Arthroscopic Dorsal Radiocarpal Ligament Repair
David J. Slutsky
Tears of the dorsal radiocarpal ligament (DRCL) are more common than previously suspected. They are best seen through a volar radial portal and are amenable to arthroscopic repair.
DRCL tears appear to be part of a spectrum of radial- and ulnar-sided carpal instability, as evidenced by the frequent association with scapholunate and lunotriquetral ligament injuries as well as triangular fibrocartilage (TFC) tears.
Isolated DRCL tears can be solely responsible for wrist pain.
Good results are obtained after arthroscopic repair of isolated DRCL tears. Results of DRCL repairs are less predictable when seen in combination with other types of carpal pathology.8
Recognition of this condition and further research into treatment methods is needed.
The DRCL (FIG 1) is an extracapsular ligament on the dorsum of the wrist. It originates on the tubercle of Lister and moves obliquely in a distal and ulnar direction to attach to the tubercle of the triquetrum. Its radial fibers attach to the lunate and lunotriquetral interosseous ligament.2
The dorsal intercarpal (DIC) ligament originates from the triquetrum and extends radially to attach onto the lunate, the dorsal groove of the scaphoid, and then the trapezium.
FIG 1 • View of a normal DRCL (asterisk) from the volar radial (VR) portal. L, lunate; R, radius. (Copyright David J. Slutsky MD.)
The lateral V configuration of the DRCL and the DIC functions as a dorsal radioscaphoid ligament.
It can vary its length by changing the angle between the two arms while maintaining its stabilizing effect on the scapholunate joint during wrist flexion and extension.
This would require changes in length far greater than any single fixed ligament could accomplish.9
When viewed from a volar radial portal, a DRCL tear can be seen immediately ulnar to the 3-4 portal, just underneath the lunate.
The DRCL tear can also be seen tangentially from the 6R portal (FIG 2 A-C).
The wrist has a number of primary and secondary stabilizers.
The scapholunate interosseous ligament (SLIL), the lunotriquetral interosseous ligament (LTIL), and the triangular fibrocartilaginous complex (TFCC) are the primary stabilizers.
The capsular ligaments, including the radioscaphocapitate, radiolunotriquetral, ulnolunate, ulnotriquetral, dorsal radiocarpal, and DIC ligaments, can be thought of as secondary stabilizers.3
A chronic tear of a primary stabilizer may culminate in the attenuation or tearing of the secondary stabilizer.
This is seen in patients with a triquetrolunate dissociation of more than 6 months’ duration, in whom arthroscopy often reveals fraying of the ulnolunate ligaments and ulnotriquetral ligaments.12
DRCL tears appear to be part of a spectrum of radial- and ulnar-sided carpal instability, as evidenced by the frequent association with SLIL, LTIL, or TFC tears. They have also been associated with midcarpal instability.4
The DRCL tear may occur after or precede these injuries.
In a recent study, 35 of 64 patients who underwent arthroscopy for the diagnosis and treatment of refractory wrist pain were noted to have associated DRCL tears, for an overall incidence of 55%.7
Five patients had an isolated DRCL tear.
Thirteen patients in this series had SLIL instability, tear, or both; 7 of 13 (54%) also had a DRCL tear.
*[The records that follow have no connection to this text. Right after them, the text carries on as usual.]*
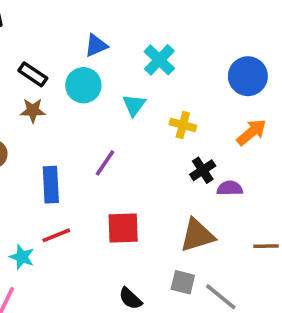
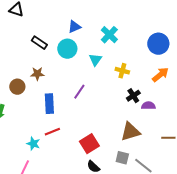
brown star: (33, 111) -> (37, 74), moved
red square: (123, 228) -> (89, 144), moved, turned -30

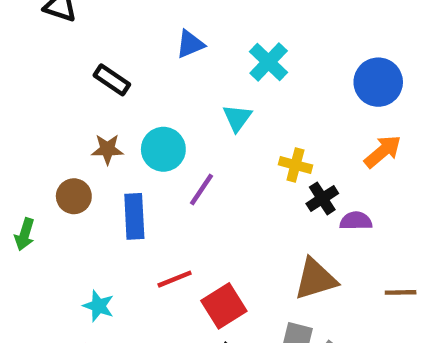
cyan circle: (67, 49) -> (163, 149), moved
yellow cross: (122, 71) -> (295, 165), moved
brown circle: (17, 87) -> (74, 196), moved
red line: (52, 132) -> (175, 279), moved

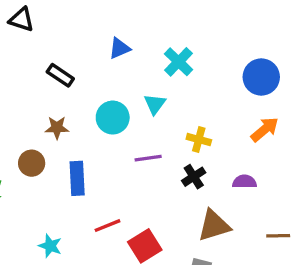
cyan circle: (163, 149) -> (113, 118), moved
purple line: (201, 190) -> (148, 158), moved, turned 48
black cross: (322, 198) -> (194, 177), moved

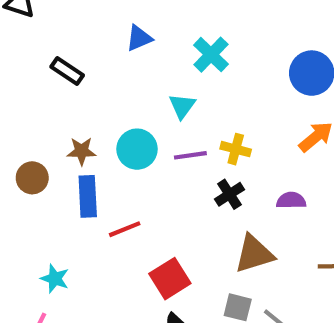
cyan circle: (113, 118) -> (137, 149), moved
brown star: (57, 128) -> (82, 151), moved
purple line: (148, 158) -> (190, 155), moved
red line: (108, 226) -> (125, 229), moved

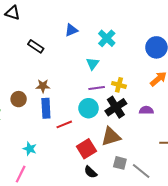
cyan circle: (137, 149) -> (89, 108), moved
black cross: (229, 194) -> (116, 107), size x1.5
brown triangle: (254, 254) -> (111, 137), moved

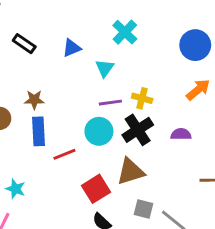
blue triangle: (71, 30) -> (72, 48), moved

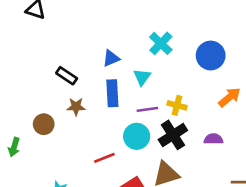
black rectangle: (24, 44) -> (67, 76), moved
blue circle: (195, 45) -> (211, 56), moved
blue rectangle: (39, 131) -> (112, 93), moved

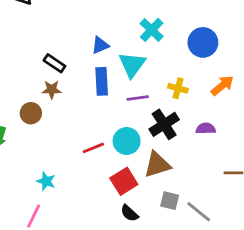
cyan triangle: (142, 77) -> (132, 65), size x1.5
yellow cross: (177, 105) -> (178, 88), moved
brown star: (76, 107) -> (52, 90), moved
cyan circle: (137, 136) -> (127, 141), moved

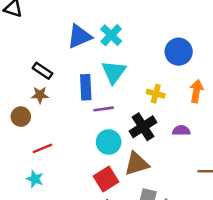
cyan cross: (152, 30) -> (111, 35), moved
blue triangle: (100, 45) -> (79, 36), moved, size x1.5
orange arrow: (222, 85) -> (196, 91), turned -40
purple line: (138, 98) -> (104, 109), moved
red line: (93, 148) -> (42, 148), moved

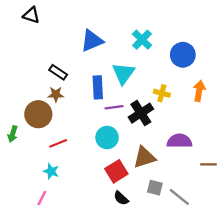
cyan cross: (111, 35) -> (142, 40), moved
brown circle: (21, 117) -> (38, 114), size x1.5
black cross: (143, 127) -> (141, 113), moved
purple semicircle: (181, 131) -> (179, 141), moved, size x1.5
cyan circle: (109, 142) -> (107, 138), moved

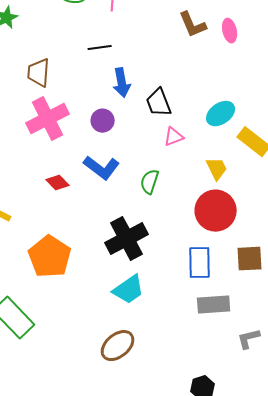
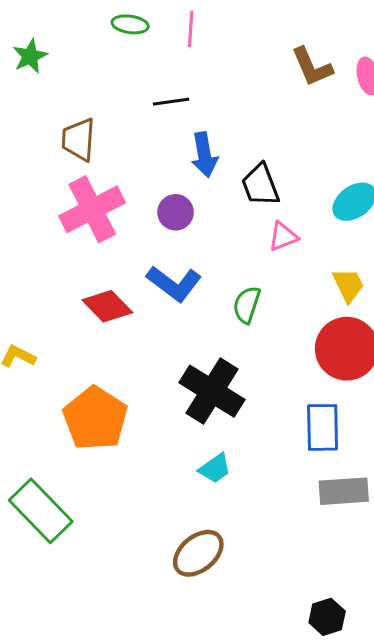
red diamond: (58, 183) -> (107, 306), size x1.4
black cross: (127, 239) -> (212, 391), turned -30
cyan trapezoid: (129, 290) -> (215, 468), size x0.7

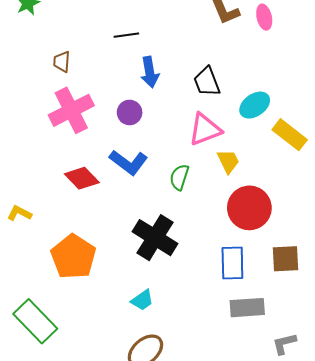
brown trapezoid: (79, 140) -> (62, 62), size x0.7
black trapezoid: (260, 185) -> (207, 82), moved
pink triangle: (283, 237) -> (205, 129), size x1.6
yellow trapezoid: (348, 285) -> (228, 161), moved
cyan trapezoid: (215, 468) -> (142, 300), moved

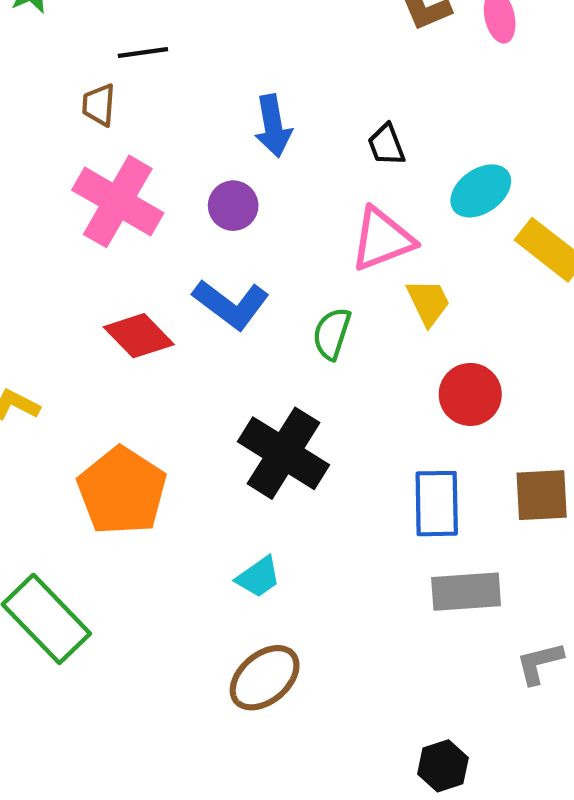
black line: (126, 35) -> (143, 52), moved
black trapezoid: (207, 82) -> (386, 145), size x0.7
pink cross: (71, 110) -> (118, 201), turned -33
red circle: (249, 208) -> (470, 394), size x0.7

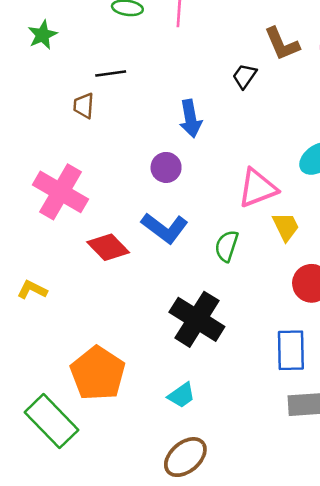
black trapezoid: (386, 145) -> (245, 76), moved, turned 56
pink cross: (118, 201) -> (60, 192), moved
orange pentagon: (122, 491) -> (98, 373), moved

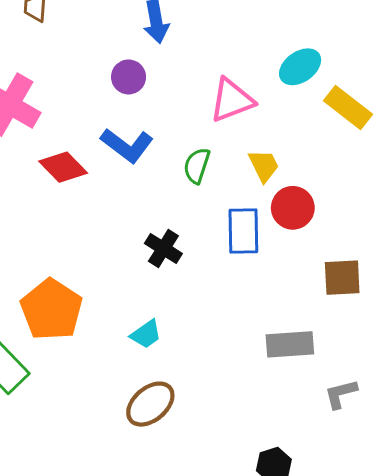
yellow trapezoid: (286, 227) -> (264, 166), moved
black cross: (197, 319) -> (163, 248), size x0.6
blue rectangle: (291, 350) -> (243, 231), moved

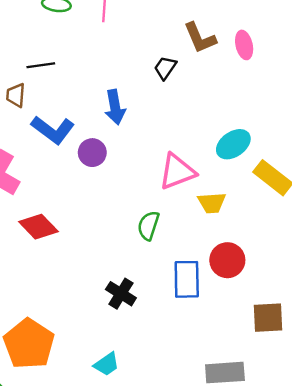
blue L-shape: (127, 145) -> (53, 130), moved
yellow trapezoid: (264, 166) -> (212, 203), moved, turned 112

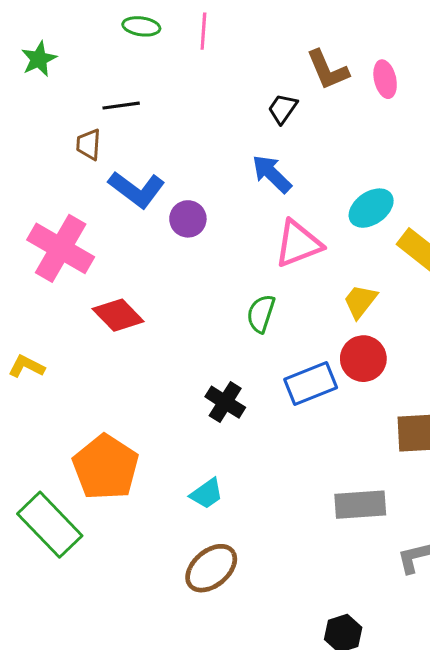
blue arrow: (115, 107) -> (272, 174), moved, turned 144
yellow trapezoid: (212, 203) -> (360, 301), moved, turned 132
blue rectangle: (187, 279) -> (311, 383), turned 69

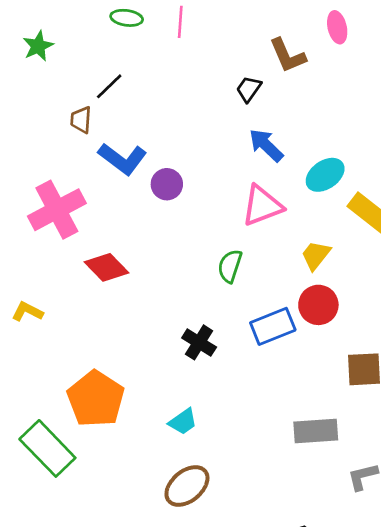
pink ellipse: (385, 79) -> (337, 27), moved
black line: (121, 106) -> (109, 86), turned -36
blue arrow: (272, 174) -> (266, 145), moved
pink cross: (61, 248) -> (57, 210), turned 32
Of this subgroup, 4 patients had Geissler stage 1 or 2 instability and 3 had a Geissler stage 3 or 4 tear.
Seven patients had LTIL instability, tear, or both; 2 of 7 (28%) also had a DRCL tear. Of this subgroup, 1 patient had Geissler stage 2 instability and 1 had a Geissler stage 3 or 4 tear.
Two patients had a capitohamate ligament tear; one of these patients also had a DRCL tear.
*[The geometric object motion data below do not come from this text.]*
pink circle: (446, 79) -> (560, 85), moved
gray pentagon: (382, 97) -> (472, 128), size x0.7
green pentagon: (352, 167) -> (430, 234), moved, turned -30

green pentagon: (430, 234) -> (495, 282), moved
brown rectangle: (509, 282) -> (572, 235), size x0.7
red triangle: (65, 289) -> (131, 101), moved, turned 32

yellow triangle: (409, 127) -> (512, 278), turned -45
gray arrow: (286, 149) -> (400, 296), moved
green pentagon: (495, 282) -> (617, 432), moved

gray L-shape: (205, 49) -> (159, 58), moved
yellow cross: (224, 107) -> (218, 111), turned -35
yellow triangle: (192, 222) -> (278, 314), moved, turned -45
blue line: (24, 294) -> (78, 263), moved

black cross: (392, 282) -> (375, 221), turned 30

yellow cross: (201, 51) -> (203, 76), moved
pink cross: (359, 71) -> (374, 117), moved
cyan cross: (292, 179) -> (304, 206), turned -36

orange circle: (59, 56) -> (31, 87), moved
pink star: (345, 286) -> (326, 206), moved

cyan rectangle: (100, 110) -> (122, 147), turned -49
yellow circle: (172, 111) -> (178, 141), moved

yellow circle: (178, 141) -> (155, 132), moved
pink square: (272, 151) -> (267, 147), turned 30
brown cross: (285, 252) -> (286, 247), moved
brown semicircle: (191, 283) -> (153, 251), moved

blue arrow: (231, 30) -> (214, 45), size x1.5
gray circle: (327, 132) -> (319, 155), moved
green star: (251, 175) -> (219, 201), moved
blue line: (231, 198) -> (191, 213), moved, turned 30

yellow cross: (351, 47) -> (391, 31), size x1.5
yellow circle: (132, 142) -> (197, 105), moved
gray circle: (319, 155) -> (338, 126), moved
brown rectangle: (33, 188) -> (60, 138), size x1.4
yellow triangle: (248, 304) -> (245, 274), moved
Seven patients had a solitary TFCC tear; 6 of 7 (86%) were in association with a DRCL tear. One patient had a chronic ulnar styloid nonunion and a DRCL tear. There was TFCC fraying but no tear or detachment.
Two or more lesions were present in 23 patients; DRCL tears were present in 12 patients (52%). Sixty-two percent of the combined lesions that were associated with a DRCL tear also included a TFCC tear.
The natural history of DRCL tears is not completely certain.7
Unrecognized DRCL tears may be a cause for treatment failures in patients with persistent dorsal wrist pain.
In nondissociative carpal instability, the pain is believed to be caused by dynamic joint incongruity.1 Chronic detachment of the ulnar sling on the triquetrum has been implicated as a cause of wrist pain in these cases.11 It is plausible that impingement of the torn edge of the DRCL against the lunate can have a similar effect.